Koszykarze Kinga przedłużyli ćwierćfinałową serię z Czarnymi i wciąż są w grze o półfinał Energa Basket Ligi. Przełamanie z liderem po fazie zasadniczej szczecinianie wywalczyli w pierwszym w tym sezonie meczu rozegranym w hali przy ul. Twardowskiego.
King Szczecin - Czarni Słupsk 83:78 (22:21, 20:22, 25:18, 16:17)

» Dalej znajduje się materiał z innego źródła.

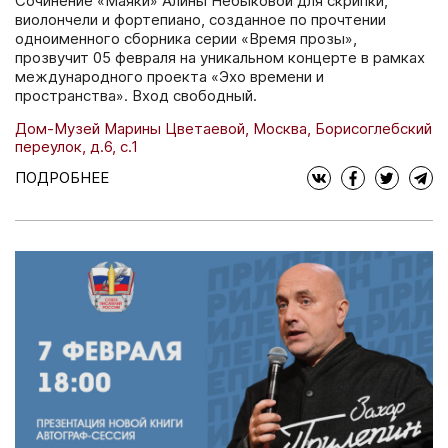
Сочинение «Маяки» Алины Небыковой для скрипки,
виолончели и фортепиано, созданное по прочтении
одноименного сборника серии «Время прозы»,
прозвучит 05 февраля на уникальном концерте в рамках
международного проекта «Эхо времени и
пространства». Вход свободный.
Дом-Музей Марины Цветаевой, Москва, Борисоглебский
переулок, д.6, с.1
ПОДРОБНЕЕ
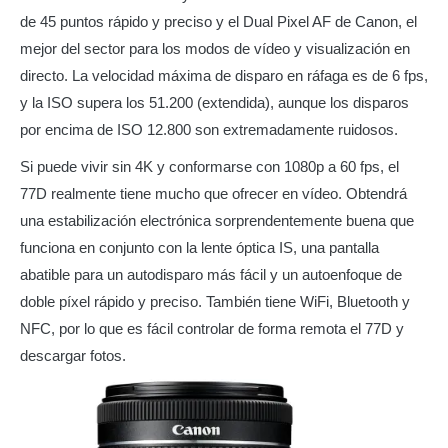
de 45 puntos rápido y preciso y el Dual Pixel AF de Canon, el
mejor del sector para los modos de vídeo y visualización en
directo. La velocidad máxima de disparo en ráfaga es de 6 fps,
y la ISO supera los 51.200 (extendida), aunque los disparos
por encima de ISO 12.800 son extremadamente ruidosos.
Si puede vivir sin 4K y conformarse con 1080p a 60 fps, el
77D realmente tiene mucho que ofrecer en vídeo. Obtendrá
una estabilización electrónica sorprendentemente buena que
funciona en conjunto con la lente óptica IS, una pantalla
abatible para un autodisparo más fácil y un autoenfoque de
doble píxel rápido y preciso. También tiene WiFi, Bluetooth y
NFC, por lo que es fácil controlar de forma remota el 77D y
descargar fotos.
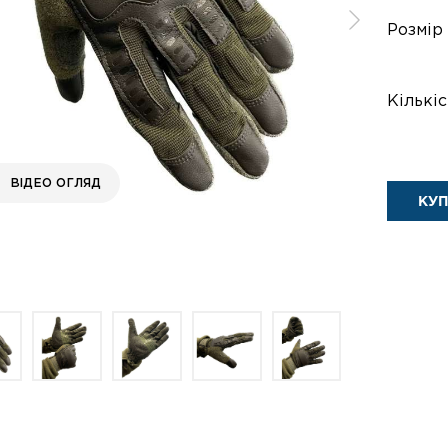
Розмір
Кількіс
ВІДЕО ОГЛЯД
КУ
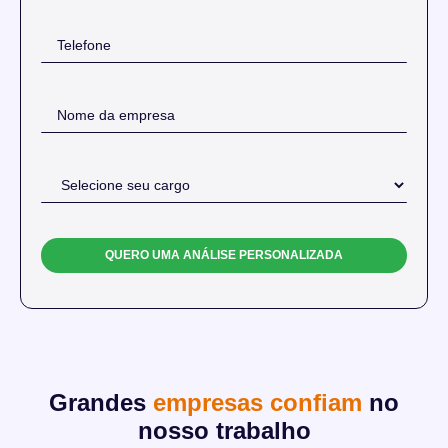
Grandes
empresas confiam
no
nosso trabalho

King: Schenk 18, Richardson 14, Dorsey-Walker 12, T. Davis 10, Langevine 10, Matczak 9, Kroczak 8, Borowski 2, Kikowski 0
Po dwóch przegranych meczach w Słupsku King znalazł się pod ścianą. Podopieczni trenera Miłoszewskiego myśląc o półfinale nie mogli sobie pozwolić na kolejne niepowodzenie, a dodatkowo los nie był dla Kinga szczęśliwy. Na trzeci mecz ćwierćfinałowy szczeciński zespół musiał przeprowadzić się do hali przy ul. Twardowskiego. W obiekcie tym King występował przez kilka miesięcy w ubiegłorocznych rozgrywkach, ale w tym sezonie zagrał po raz pierwszy.
Zastępująca Netto Arenę stara hala okazała się jednak szczęśliwa dla Kinga i nieprzyjazna dla Czarnych. To szczecinianie zaprezentowali w niej lepszą skuteczność. Czarni tymczasem nie potrafili wykorzystać swojej najsilniejszej broni "trójek". Słupszczanie na 29 prób mieli tylko 8 celnych. Szczecinianie prowadzili przez większość poniedziałkowego spotkania, ale przewaga tylko dwukrotnie przekroczyła 10 punktów. Goście w ostatniej odsłonie byli bliscy odrobienia strat i na minutę przed końcem zbliżyli się do Kinga na trzy punkty, ale później do końca meczu nie oddali już celnego rzutu. Najlepszy mecz od kilku tygodni rozegrał Schenk, 11 zbiórek zaliczył Langevine, a 100-procentowa skuteczność rzutów z gry zaprezentował Kroczak.
Czwarty mecz ćwierćfinałowy Kinga z Czarnymi rozegrany zostanie w środę ponownie w hali przy ul. Twardowskiego w Szczecinie. W przypadku ponownej wygranej szczecinian rywalizacja wróci w przyszłym tygodniu do Słupska.